Berry Pomeroy castle is situated in an isolated part of Devon near to the small village of Berry Pomeroy. One of the ghosts is known as the White Lady and she haunts the dungeons, rising from St. Margaret's Tower to the castle ramparts.
The castle was built during the early 12th century on land that was presented to Ralph de Pomeroy by the King of England, William the Conqueror, as a reward for his loyalty and support during the Norman invasion of England.
The castle was home to the Pomeroy family for nearly 500 years after the Norman conquest.The lands were forfeited in 1549 when Thomas Pomeroy took part in a religious rebellion. The castle passed to Sir Edward Seymour, who built a mansion within the walls of the Norman castle.
The castle was ravaged during the Civil War (Oliver Cromwell's Roundheads Vs the Cavaliers who fought for Royalty) and was further damaged by fire in the early 18th century, after which no one has wanted to live their due to it's dark history. It is now reported to be one of the most haunted buildings in the United Kingdom.
One of the ghosts is known as the White Lady. She haunts the dungeons, and rises from St. Margaret's Tower to the castle ramparts. Those who report seeing this figure associate it with feelings of depression, fear and malevolence. She has been identified as the ghost of Lady Margaret Pomeroy who was imprisoned in the dungeons by her sister, Lady Eleanor.
Eleanor was insanely jealous of her younger and prettier sister, and is said to have incarcerated her because of a love rivalry, after Lord Pomeroy left to go on a crusade and left Eleanor in charge. Margaret was imprisoned in the castle dungeons for nearly two decades, before Eleanor allowed her a slow and painful death through starvation.
A blue light has been seen on a particular day every year in St Margaret's Tower, usually during the evening. The blue light has been witnessed by many people in the past including Peter Underwood and his colleagues during an overnight investigation some years ago.
A second ghost is the Blue Lady, she has been reported there as far back as the 18th century. Dressed in a long blue cape and hood it has been claimed that she tries to lure men to their death by seeking help in unsafe areas of the castle.
Said to be the spirit of the daughter of an early Norman lord, who after an incestuous relationship with her father, she gave birth to a child. Shortly after it's birth, her father strangled the baby in one of the upper rooms of the tower. In another version of the story it is said that she hated the child so much that she strangled it herself. It is said that because she smothered her child, her troubled spirit can find no rest, and she is often seen wringing her hands in anguish. At various times, the cries of the murdered infant can be heard throughout the castle.
The photo above was taken in the early 1900's with the image of a ghost in the doorway of the gatehouse, while the castle was still encased in Ivy, before English Heritage took management. The figure appears to be of a woman in a long dress. It's thought that it could be the Blue Lady.
Sir Walter Farquhar was a witness to the Blue Lady in the late 18th century.

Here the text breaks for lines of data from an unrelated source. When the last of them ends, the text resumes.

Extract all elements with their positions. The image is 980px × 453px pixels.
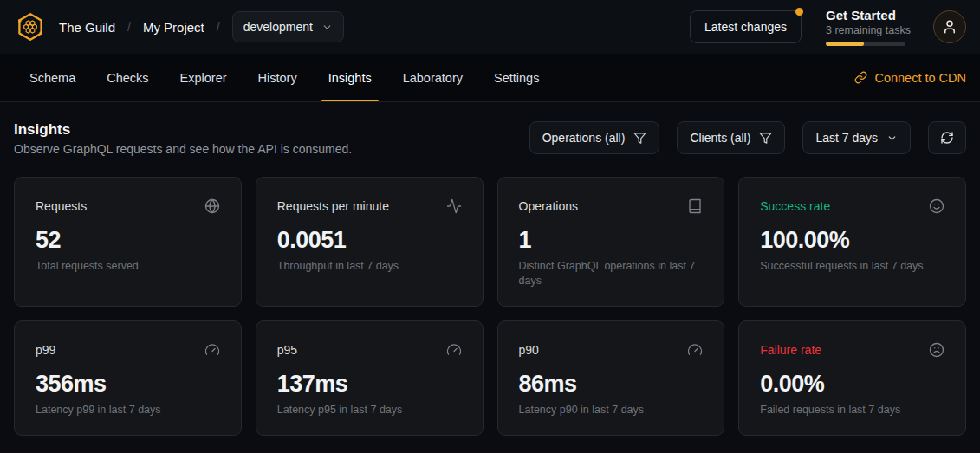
card-description: Latency p99 in last 7 days <box>36 403 220 417</box>
link-icon <box>854 71 867 84</box>
page-subtitle: Observe GraphQL requests and see how the… <box>14 142 352 156</box>
chevron-down-icon <box>321 22 333 33</box>
card-title: p99 <box>36 342 55 358</box>
target-select[interactable]: development <box>232 11 344 42</box>
gauge-icon <box>446 342 462 358</box>
insights-page: Insights Observe GraphQL requests and se… <box>0 102 980 436</box>
clients-filter-button[interactable]: Clients (all) <box>677 121 785 154</box>
card-value: 1 <box>519 226 704 254</box>
card-value: 356ms <box>36 370 220 398</box>
filter-icon <box>759 132 772 145</box>
card-title: Requests <box>36 198 87 214</box>
notification-dot <box>795 8 803 16</box>
card-value: 86ms <box>519 370 704 398</box>
latest-changes-button[interactable]: Latest changes <box>690 10 802 43</box>
stat-card-p99: p99 356ms Latency p99 in last 7 days <box>14 320 242 436</box>
get-started-progress-fill <box>826 42 864 46</box>
card-value: 0.00% <box>760 370 944 398</box>
globe-icon <box>204 198 220 214</box>
card-description: Total requests served <box>36 259 220 274</box>
card-value: 0.0051 <box>277 226 462 254</box>
avatar[interactable] <box>933 10 966 43</box>
breadcrumb-org-link[interactable]: The Guild <box>59 20 115 35</box>
tab-schema[interactable]: Schema <box>14 54 91 101</box>
connect-cdn-label: Connect to CDN <box>874 71 966 85</box>
page-title: Insights <box>14 120 352 140</box>
chevron-down-icon <box>886 133 898 144</box>
date-range-select[interactable]: Last 7 days <box>802 121 911 154</box>
tab-laboratory[interactable]: Laboratory <box>387 54 478 101</box>
gauge-icon <box>687 342 703 358</box>
stat-card-operations: Operations 1 Distinct GraphQL operations… <box>497 177 725 307</box>
activity-icon <box>446 198 462 214</box>
date-range-label: Last 7 days <box>815 131 878 145</box>
get-started-progress-bar <box>826 42 905 46</box>
card-value: 52 <box>36 226 220 254</box>
card-title: p95 <box>277 342 297 358</box>
gauge-icon <box>204 342 220 358</box>
tab-checks[interactable]: Checks <box>91 54 164 101</box>
stat-card-p90: p90 86ms Latency p90 in last 7 days <box>497 320 725 436</box>
stat-card-p95: p95 137ms Latency p95 in last 7 days <box>256 320 484 436</box>
card-title: Operations <box>519 198 578 214</box>
card-title: Failure rate <box>760 342 821 358</box>
smile-icon <box>929 198 944 214</box>
get-started-remaining-tasks: 3 remaining tasks <box>826 23 909 37</box>
latest-changes-label: Latest changes <box>704 20 787 34</box>
breadcrumb-project-link[interactable]: My Project <box>143 20 204 35</box>
target-select-value: development <box>243 20 313 34</box>
card-title: Success rate <box>760 198 830 214</box>
user-icon <box>942 19 957 35</box>
card-description: Failed requests in last 7 days <box>760 403 944 417</box>
stat-card-rpm: Requests per minute 0.0051 Throughput in… <box>256 177 484 307</box>
card-value: 100.00% <box>760 226 944 254</box>
breadcrumb: The Guild / My Project / development <box>59 11 344 42</box>
card-description: Distinct GraphQL operations in last 7 da… <box>519 259 704 288</box>
tab-explorer[interactable]: Explorer <box>165 54 243 101</box>
stat-card-failure-rate: Failure rate 0.00% Failed requests in la… <box>738 320 966 436</box>
card-value: 137ms <box>277 370 462 398</box>
get-started-widget[interactable]: Get Started 3 remaining tasks <box>826 8 909 46</box>
guild-logo-icon[interactable] <box>14 10 47 43</box>
filter-icon <box>633 132 646 145</box>
clients-filter-label: Clients (all) <box>690 131 750 145</box>
top-header: The Guild / My Project / development Lat… <box>0 0 980 54</box>
card-description: Latency p90 in last 7 days <box>519 403 704 417</box>
connect-cdn-link[interactable]: Connect to CDN <box>854 54 966 101</box>
tab-insights[interactable]: Insights <box>313 54 387 101</box>
stats-grid: Requests 52 Total requests served Reques… <box>14 177 966 436</box>
stat-card-success-rate: Success rate 100.00% Successful requests… <box>738 177 966 307</box>
refresh-button[interactable] <box>928 121 966 154</box>
book-icon <box>687 198 703 214</box>
frown-icon <box>929 342 944 358</box>
operations-filter-button[interactable]: Operations (all) <box>529 121 660 154</box>
breadcrumb-separator: / <box>217 20 220 34</box>
tab-settings[interactable]: Settings <box>478 54 555 101</box>
refresh-icon <box>940 131 954 145</box>
card-title: Requests per minute <box>277 198 389 214</box>
card-description: Successful requests in last 7 days <box>760 259 944 274</box>
card-description: Throughput in last 7 days <box>277 259 462 274</box>
breadcrumb-separator: / <box>127 20 131 34</box>
operations-filter-label: Operations (all) <box>542 131 626 145</box>
get-started-title: Get Started <box>826 8 909 23</box>
main-nav: Schema Checks Explorer History Insights … <box>0 54 980 102</box>
tab-history[interactable]: History <box>243 54 313 101</box>
card-title: p90 <box>519 342 539 358</box>
stat-card-requests: Requests 52 Total requests served <box>14 177 242 307</box>
card-description: Latency p95 in last 7 days <box>277 403 462 417</box>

He was a prominent doctor of the time and was in the castle attending to the wife of a steward who had fallen ill. He saw "a stunning young woman, who was wringing her hands in obvious distress," and he watched the figure move up a stairway and into a room upstairs.
With no prior knowledge of the legends of the Blue Lady he asked the steward who the figure was. Showing signs of considerable distress, the steward explained that the appearance of the figure was an omen of death. He thought that this meant that his wife would die. The doctor dismissed the idea, and confirmed that the woman was recovering well. But in fact the steward was rightly concerned, his wife suddenly died later that day.
Modern investigations in Berry Pomeroy Castle has resulted in many reports of apparitions, shadows, photographic failure, paranormal sounds and more. It has been documented that some visitors to the castle who have taken a small memento, such as a small stone etc., have quickly returned it as they feel that part of the foreboding and lingering feel of evil has followed them home.